En se libérant de Bismarck, Wilhelm avait espéré accroître son contrôle sur le gouvernement de l'Empire allemand, mais c'est tout le contraire qui s'est produit. Après une succession de chanceliers forts, l'empereur a trouvé ses pouvoirs de gouvernement très affaiblis. À la suite d'une série d'événements malheureux, culminant dans la Grande Guerre (Première Guerre mondiale), son influence a reculé et, après 1916, l'Empire allemand était devenu une dictature militaire sous le contrôle des généraux Paul von Hindenburg et Erich Ludendorff. Il était de plus en plus coupé de la réalité et du processus de décision politique. Wilhelm est resté une figure de proue utile, et il a visité les lignes et les usines de munitions, a décerné des médailles et a prononcé des discours encourageants.

Alors que la guerre touchait à sa fin et que des révoltes éclataient dans toute l'Allemagne, le Kaiser Guillaume II fut contraint d'abdiquer le 9 novembre 1918 par le chancelier, le prince Max de Bade.
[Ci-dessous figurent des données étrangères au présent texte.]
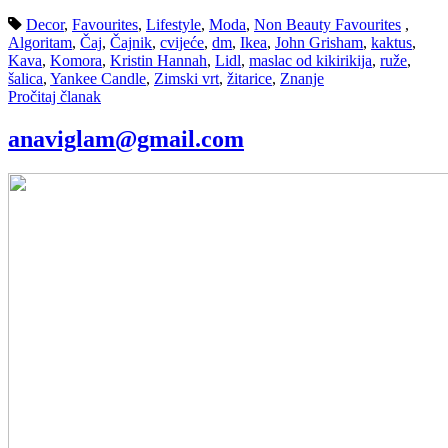
Decor
,
Favourites
,
Lifestyle
,
Moda
,
Non Beauty Favourites
,
Algoritam
,
Čaj
,
Čajnik
,
cvijeće
,
dm
,
Ikea
,
John Grisham
,
kaktus
,
Kava
,
Komora
,
Kristin Hannah
,
Lidl
,
maslac od kikirikija
,
ruže
,
šalica
,
Yankee Candle
,
Zimski vrt
,
žitarice
,
Znanje
Pročitaj članak
anaviglam@gmail.com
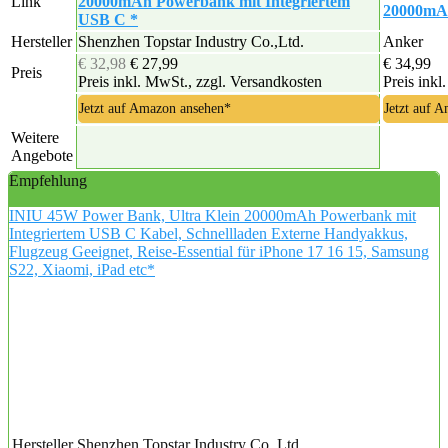
Link
20000mAh Powerbank mit Integriertem
20000mAh
USB C *
Hersteller
‎Shenzhen Topstar Industry Co.,Ltd.
Anker
€ 32,98
€ 27,99
€ 34,99
Preis
Preis inkl. MwSt., zzgl. Versandkosten
Preis inkl
Jetzt auf Amazon ansehen*
Jetzt auf 
Weitere
Angebote
Empfehlung
INIU 45W Power Bank, Ultra Klein 20000mAh Powerbank mit
Integriertem USB C Kabel, Schnellladen Externe Handyakkus,
Flugzeug Geeignet, Reise-Essential für iPhone 17 16 15, Samsung
S22, Xiaomi, iPad etc*
Hersteller
‎Shenzhen Topstar Industry Co.,Ltd.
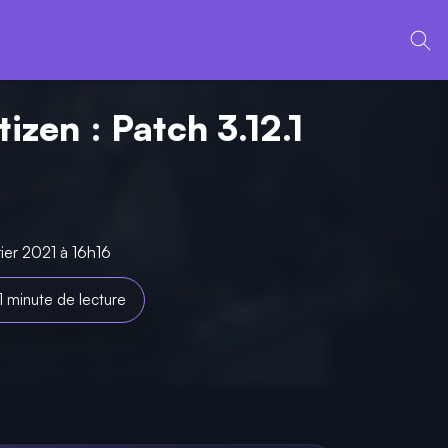
tizen : Patch 3.12.1
rier 2021 à 16h16
1 minute de lecture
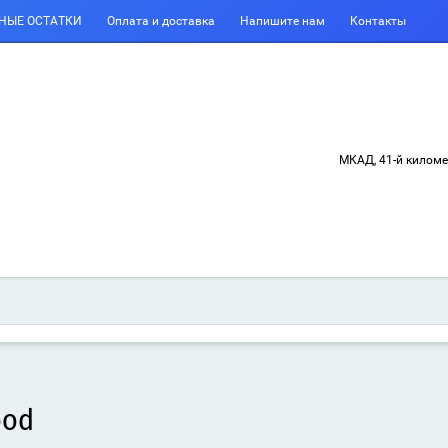
НЫЕ ОСТАТКИ
Оплата и доставка
Напишите нам
Контакты
МКАД, 41-й килом
ood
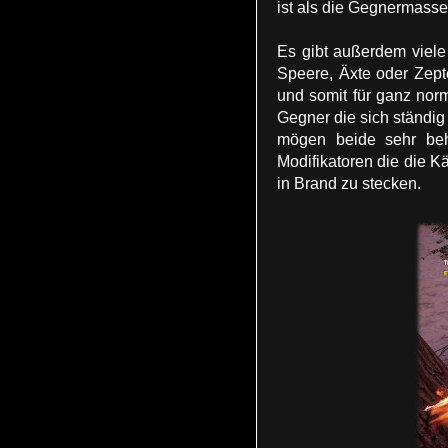
ist als die Gegnermasse
Es gibt außerdem viele
Speere, Äxte oder Zepte
und somit für ganz nor
Gegner die sich ständig
mögen beide sehr beh
Modifikatoren die die K
in Brand zu stecken.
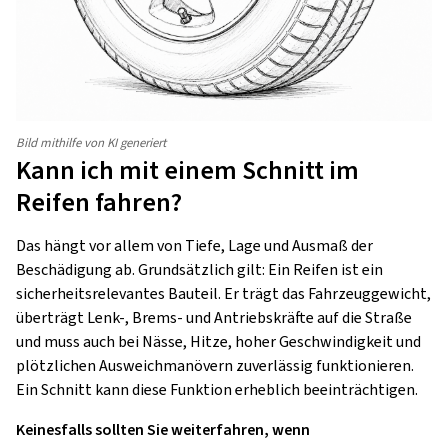
Bild mithilfe von KI generiert
Kann ich mit einem Schnitt im
Reifen fahren?
Das hängt vor allem von Tiefe, Lage und Ausmaß der
Beschädigung ab. Grundsätzlich gilt: Ein Reifen ist ein
sicherheitsrelevantes Bauteil. Er trägt das Fahrzeuggewicht,
überträgt Lenk-, Brems- und Antriebskräfte auf die Straße
und muss auch bei Nässe, Hitze, hoher Geschwindigkeit und
plötzlichen Ausweichmanövern zuverlässig funktionieren.
Ein Schnitt kann diese Funktion erheblich beeinträchtigen.
Keinesfalls sollten Sie weiterfahren, wenn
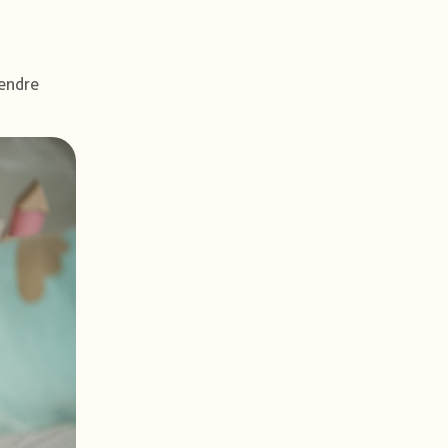
rendre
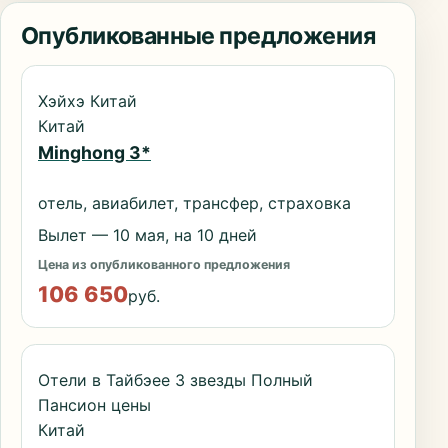
Опубликованные предложения
Хэйхэ Китай
Китай
Minghong 3*
отель, авиабилет, трансфер, страховка
Вылет — 10 мая, на 10 дней
Цена из опубликованного предложения
106 650
руб.
Отели в Тайбэее 3 звезды Полный
Пансион цены
Китай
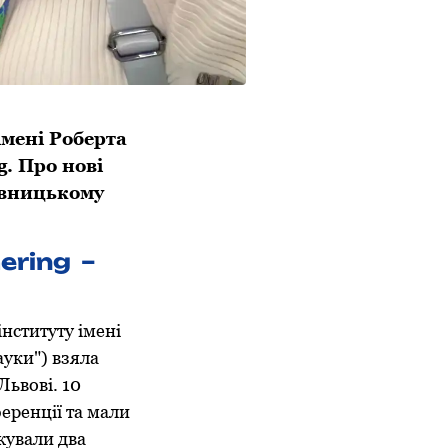
імені Роберта
g. Про нові
ивницькому
ering –
нституту імені
ауки") взяла
Львові. 10
еренції та мали
джували два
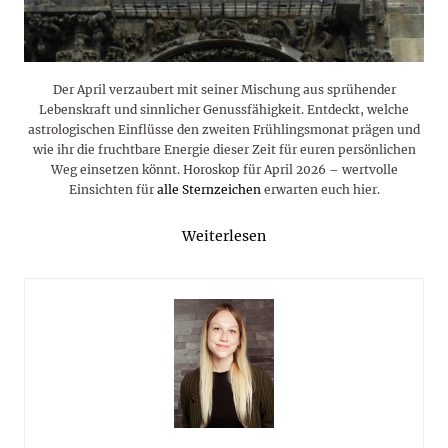
Der April verzaubert mit seiner Mischung aus sprühender
Lebenskraft und sinnlicher Genussfähigkeit. Entdeckt, welche
astrologischen Einflüsse den zweiten Frühlingsmonat prägen und
wie ihr die fruchtbare Energie dieser Zeit für euren persönlichen
Weg einsetzen könnt. Horoskop für April 2026 – wertvolle
Einsichten für
alle Sternzeichen
erwarten euch hier.
Weiterlesen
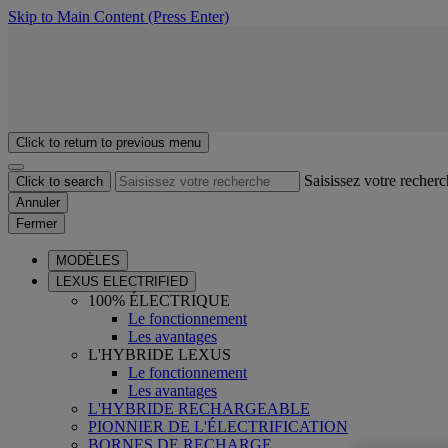
Skip to Main Content
(Press Enter)
Click to return to previous menu
Saisissez votre recher
Click to search
Annuler
Fermer
MODÈLES
LEXUS ELECTRIFIED
100% ÉLECTRIQUE
Le fonctionnement
Les avantages
L'HYBRIDE LEXUS
Le fonctionnement
Les avantages
L'HYBRIDE RECHARGEABLE
PIONNIER DE L'ÉLECTRIFICATION
BORNES DE RECHARGE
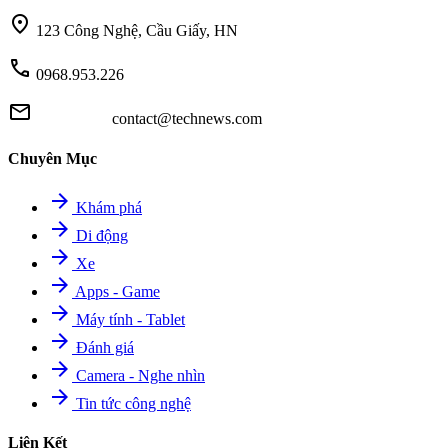
location_on
123 Công Nghệ, Cầu Giấy, HN
call
0968.953.226
mail
contact@technews.com
Chuyên Mục
arrow_forward
Khám phá
arrow_forward
Di động
arrow_forward
Xe
arrow_forward
Apps - Game
arrow_forward
Máy tính - Tablet
arrow_forward
Đánh giá
arrow_forward
Camera - Nghe nhìn
arrow_forward
Tin tức công nghệ
Liên Kết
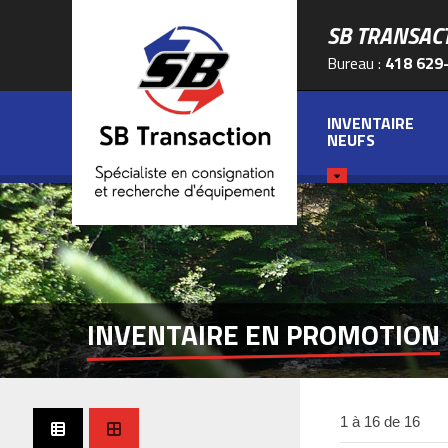
SB TRANSAC
Bureau :
418 629
INVENTAIRE
NEUFS
INVENTAIRE EN PROMOTION
1 à 16 de 16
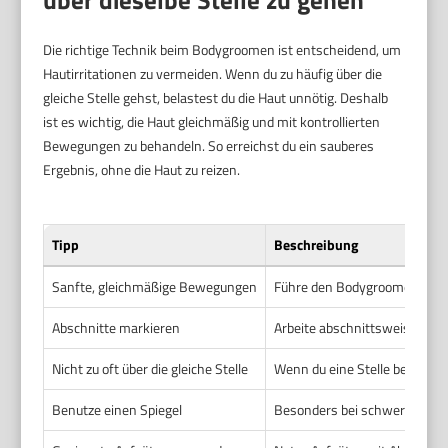
Die richtige Technik beim Bodygroomen ist entscheidend, um
Hautirritationen zu vermeiden. Wenn du zu häufig über die
gleiche Stelle gehst, belastest du die Haut unnötig. Deshalb
ist es wichtig, die Haut gleichmäßig und mit kontrollierten
Bewegungen zu behandeln. So erreichst du ein sauberes
Ergebnis, ohne die Haut zu reizen.
Tipp
Beschreibung
Sanfte, gleichmäßige Bewegungen
Führe den Bodygroomer langsa
Abschnitte markieren
Arbeite abschnittsweise. Teil
Nicht zu oft über die gleiche Stelle
Wenn du eine Stelle bereits g
Benutze einen Spiegel
Besonders bei schwer einsehba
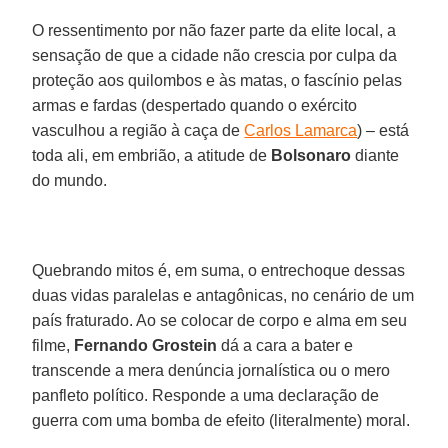
O ressentimento por não fazer parte da elite local, a
sensação de que a cidade não crescia por culpa da
proteção aos quilombos e às matas, o fascínio pelas
armas e fardas (despertado quando o exército
vasculhou a região à caça de
Carlos Lamarca
) – está
toda ali, em embrião, a atitude de
Bolsonaro
diante
do mundo.
Quebrando mitos é, em suma, o entrechoque dessas
duas vidas paralelas e antagônicas, no cenário de um
país fraturado. Ao se colocar de corpo e alma em seu
filme,
Fernando Grostein
dá a cara a bater e
transcende a mera denúncia jornalística ou o mero
panfleto político. Responde a uma declaração de
guerra com uma bomba de efeito (literalmente) moral.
L'acte d'abdication a été signé le 28 novembre et, à ce moment-là, ses six fils avaient juré de ne pas lui succéder, mettant ainsi fin aux liens de sa dynastie avec l'empire et la couronne de Prusse.

Kaiser Guillaume II
Dans sa propriété de Doorn, aux Pays-Bas
(c. 1922 Carte photo dédicacée)

Le lendemain, 29 novembre 1918, le Kaiser entre aux Pays-Bas, pour commencer son exil. Après le traité de Versailles, la reine Wilhelmine refuse de le livrer aux Alliés. Il a acheté un petit château à Doorn en 1919, où il devait passer le reste de sa vie. Le Kaiser Guillaume II est décédé le 4 juin 1941. Il a juré qu'il ne retournerait jamais en Allemagne jusqu'à ce que la monarchie soit restaurée.